El trabajador, quien se desempeña en el rubro vigilancia, denunció que la demandada lo trasladó de puesto a modo de castigo. Alegó que la medida afectó su salud y la organización

Al aplicar el artículo 12 del Convenio Colectivo del Trabajo (CCT) número 422/05, que regula la actividad del personal de vigilancia, la Sala Laboral del Tribunal Superior de Justicia de Córdoba hizo lugar al recurso de casación presentado por el actor. Consideró justificado el despido en que se colocó el trabajador luego de que su empleadora, G4s Soluciones de Seguridad SA, ratificó su decisión de trasladarlo a 25 kilómetros de distancia de su domicilio, sin demostrar una necesidad operativa para ordenar la medida.
A su turno, el accionante cuestionó la decisión de la Cámara a quo, que respaldó la decisión de la firma demandada y denunció la violación del artículo 12 del CCT número 422/05, que prohíbe traslados de vigiladores más allá de los 25 kilómetros.
En esa línea, sostuvo que se acreditó que el barrio cerrado que le asignaron como último objetivo superaba “ampliamente” aquella distancia, por lo que no cabía ningún otro análisis, como erróneamente exigió la inferior.
Además, expuso que la juzgadora no ponderó que había personal más cercano y que los testigos afirmaron que lo enviaron allí como castigo.
El reclamante añadió que tampoco tuvo en cuenta otras situaciones, a saber: su problema de asma; si debía cuidar a sus hijos; su antigüedad en la empresa; si trabajaba en otro lugar o si estudiaba y los mayores gastos que implicaría su nuevo destino, entre otras.
La Sala Laboral de la máxima instancia local afirmó que la lectura del pronunciamiento estableció que la conclusión de la Cámara no fue producto de una “derivación razonada” de las constancias del expediente ni del derecho aplicable.
En ese sentido, precisó que aunque refirió que el exceso de los 25 kilómetros en el cambio del lugar de labores le daba derecho al trabajador a oponerse, tildó de “injustificado” el despido en que se colocó luego de que le negaron un nuevo destino. Para la Cámara, en la respectiva intimación el actor no enumeró las modalidades esenciales que entendía vulneradas y los perjuicios morales y materiales que la disposición le ocasionaba, lo que impidió al empleador reconsiderar su decisión.
Objetivo
El TSJ explicó que la a quo, al achacarles deficiencias a los términos empleados por el actor para requerir un objetivo distinto a que le asignaron, en el particular contexto que rodeó el desenlace contractual, reflejó un exceso de rigor formal.
Sobre esa base, ponderó que tal razonamiento dejó de lado la evidencia que aportó la prueba oral, que acreditó, entre otras cosas, el problema de asma que padecía el actor y que la asignación en el country en la ciudad de Villa Carlos Paz, a más de 40 kilómetros de Córdoba, era una “suerte de castigo” para los empleados, ya que había otros vigiladores que vivían cerca (por ejemplo, en la localidad de Malagueño).
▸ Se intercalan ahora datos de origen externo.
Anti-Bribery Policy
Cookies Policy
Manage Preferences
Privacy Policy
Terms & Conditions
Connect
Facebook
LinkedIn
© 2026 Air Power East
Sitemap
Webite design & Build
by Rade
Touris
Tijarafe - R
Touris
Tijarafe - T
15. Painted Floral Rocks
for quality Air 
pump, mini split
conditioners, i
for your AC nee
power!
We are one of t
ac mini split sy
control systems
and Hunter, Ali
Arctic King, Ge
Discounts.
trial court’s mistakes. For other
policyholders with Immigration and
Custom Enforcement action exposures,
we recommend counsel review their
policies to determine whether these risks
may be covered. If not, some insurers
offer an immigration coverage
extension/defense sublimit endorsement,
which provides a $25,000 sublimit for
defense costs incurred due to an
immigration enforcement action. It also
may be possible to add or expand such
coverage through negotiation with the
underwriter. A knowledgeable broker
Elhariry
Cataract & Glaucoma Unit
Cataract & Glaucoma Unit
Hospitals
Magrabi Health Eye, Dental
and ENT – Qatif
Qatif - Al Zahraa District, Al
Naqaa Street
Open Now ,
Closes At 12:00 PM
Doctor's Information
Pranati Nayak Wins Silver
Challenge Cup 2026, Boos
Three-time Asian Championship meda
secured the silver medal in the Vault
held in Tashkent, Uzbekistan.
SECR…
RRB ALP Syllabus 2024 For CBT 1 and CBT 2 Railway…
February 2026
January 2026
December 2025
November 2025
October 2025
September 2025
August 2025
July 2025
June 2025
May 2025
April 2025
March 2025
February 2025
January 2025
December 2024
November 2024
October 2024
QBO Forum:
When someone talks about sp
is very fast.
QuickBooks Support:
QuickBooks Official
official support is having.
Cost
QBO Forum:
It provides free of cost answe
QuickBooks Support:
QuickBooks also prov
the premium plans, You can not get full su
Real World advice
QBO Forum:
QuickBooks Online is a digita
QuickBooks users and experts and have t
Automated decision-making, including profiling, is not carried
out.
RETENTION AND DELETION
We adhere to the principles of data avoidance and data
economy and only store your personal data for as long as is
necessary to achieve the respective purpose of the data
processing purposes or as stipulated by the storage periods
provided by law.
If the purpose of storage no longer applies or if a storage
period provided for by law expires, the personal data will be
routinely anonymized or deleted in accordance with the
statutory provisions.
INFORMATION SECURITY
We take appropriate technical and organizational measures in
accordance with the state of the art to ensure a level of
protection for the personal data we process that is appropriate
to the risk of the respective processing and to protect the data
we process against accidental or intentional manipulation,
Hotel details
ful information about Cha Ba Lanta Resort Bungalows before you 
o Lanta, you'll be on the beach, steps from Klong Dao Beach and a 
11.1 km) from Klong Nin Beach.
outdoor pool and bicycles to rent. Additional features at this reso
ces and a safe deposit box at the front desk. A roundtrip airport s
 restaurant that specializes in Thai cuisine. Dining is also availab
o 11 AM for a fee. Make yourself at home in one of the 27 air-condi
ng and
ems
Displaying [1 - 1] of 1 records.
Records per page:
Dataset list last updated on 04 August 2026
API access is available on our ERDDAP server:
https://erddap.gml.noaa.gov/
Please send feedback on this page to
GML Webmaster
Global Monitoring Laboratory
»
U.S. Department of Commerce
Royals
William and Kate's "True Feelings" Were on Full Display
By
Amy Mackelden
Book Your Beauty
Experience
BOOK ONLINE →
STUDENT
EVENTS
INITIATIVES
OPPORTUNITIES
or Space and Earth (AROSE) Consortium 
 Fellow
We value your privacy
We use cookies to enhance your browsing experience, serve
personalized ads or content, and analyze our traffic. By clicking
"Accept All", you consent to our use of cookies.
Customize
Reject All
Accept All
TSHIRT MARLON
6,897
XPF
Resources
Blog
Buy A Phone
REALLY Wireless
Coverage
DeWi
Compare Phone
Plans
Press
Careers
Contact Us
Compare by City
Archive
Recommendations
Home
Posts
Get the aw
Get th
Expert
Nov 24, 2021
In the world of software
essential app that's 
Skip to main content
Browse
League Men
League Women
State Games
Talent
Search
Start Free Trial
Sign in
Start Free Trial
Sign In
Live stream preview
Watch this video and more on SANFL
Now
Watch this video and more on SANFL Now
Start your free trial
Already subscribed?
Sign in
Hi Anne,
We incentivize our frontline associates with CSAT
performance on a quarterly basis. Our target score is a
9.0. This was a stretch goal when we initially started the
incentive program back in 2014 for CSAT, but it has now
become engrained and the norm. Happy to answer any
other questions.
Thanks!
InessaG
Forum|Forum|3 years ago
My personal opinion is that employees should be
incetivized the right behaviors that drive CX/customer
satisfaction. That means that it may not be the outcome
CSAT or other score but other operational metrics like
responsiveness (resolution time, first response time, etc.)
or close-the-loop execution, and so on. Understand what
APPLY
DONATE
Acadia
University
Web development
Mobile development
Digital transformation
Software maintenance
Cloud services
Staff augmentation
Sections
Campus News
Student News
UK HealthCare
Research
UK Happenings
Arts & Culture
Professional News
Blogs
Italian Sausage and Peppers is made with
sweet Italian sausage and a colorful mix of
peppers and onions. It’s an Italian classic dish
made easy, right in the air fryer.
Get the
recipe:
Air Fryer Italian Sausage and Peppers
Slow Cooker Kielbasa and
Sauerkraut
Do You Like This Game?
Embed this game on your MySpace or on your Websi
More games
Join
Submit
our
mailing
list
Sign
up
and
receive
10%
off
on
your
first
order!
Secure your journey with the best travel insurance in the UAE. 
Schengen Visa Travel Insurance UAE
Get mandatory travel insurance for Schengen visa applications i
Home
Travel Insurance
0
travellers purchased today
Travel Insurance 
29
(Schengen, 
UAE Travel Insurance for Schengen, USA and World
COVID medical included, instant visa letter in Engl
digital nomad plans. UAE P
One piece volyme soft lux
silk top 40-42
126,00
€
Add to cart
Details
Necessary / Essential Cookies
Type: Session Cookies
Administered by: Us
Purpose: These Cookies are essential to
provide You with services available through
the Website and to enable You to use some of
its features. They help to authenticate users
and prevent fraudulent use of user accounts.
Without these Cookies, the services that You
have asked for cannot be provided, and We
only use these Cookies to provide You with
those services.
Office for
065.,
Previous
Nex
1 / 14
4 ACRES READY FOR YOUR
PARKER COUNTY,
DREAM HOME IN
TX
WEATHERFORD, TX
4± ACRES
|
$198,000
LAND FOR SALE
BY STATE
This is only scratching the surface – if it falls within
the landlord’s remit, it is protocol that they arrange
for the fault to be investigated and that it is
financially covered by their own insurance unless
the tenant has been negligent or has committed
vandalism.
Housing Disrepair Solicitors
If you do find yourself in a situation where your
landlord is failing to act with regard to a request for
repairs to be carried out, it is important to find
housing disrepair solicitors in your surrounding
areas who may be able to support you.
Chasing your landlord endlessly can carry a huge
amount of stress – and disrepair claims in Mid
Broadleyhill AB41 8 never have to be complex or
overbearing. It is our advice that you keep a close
El Alto Tribunal concluyó que -si bien era cierto que por la naturaleza de la actividad que desempeña la empleadora los traslados resultan normales- la potestad de organización en tal sentido encontraba como límite el artículo 12 del CCT número 422/05, acotado que la demandada no demostró que la medida respondiera a una necesidad funcional o que no tuviera otro lugar disponible para emplearlo.
“El íntegro contexto analizado conduce a considerar justificado el despido indirecto en que se colocó el dependiente”, valoró la Sala Laboral, que le ordenó a G4S Soluciones de Seguridad SA a abonarle al actor la indemnización por despido”.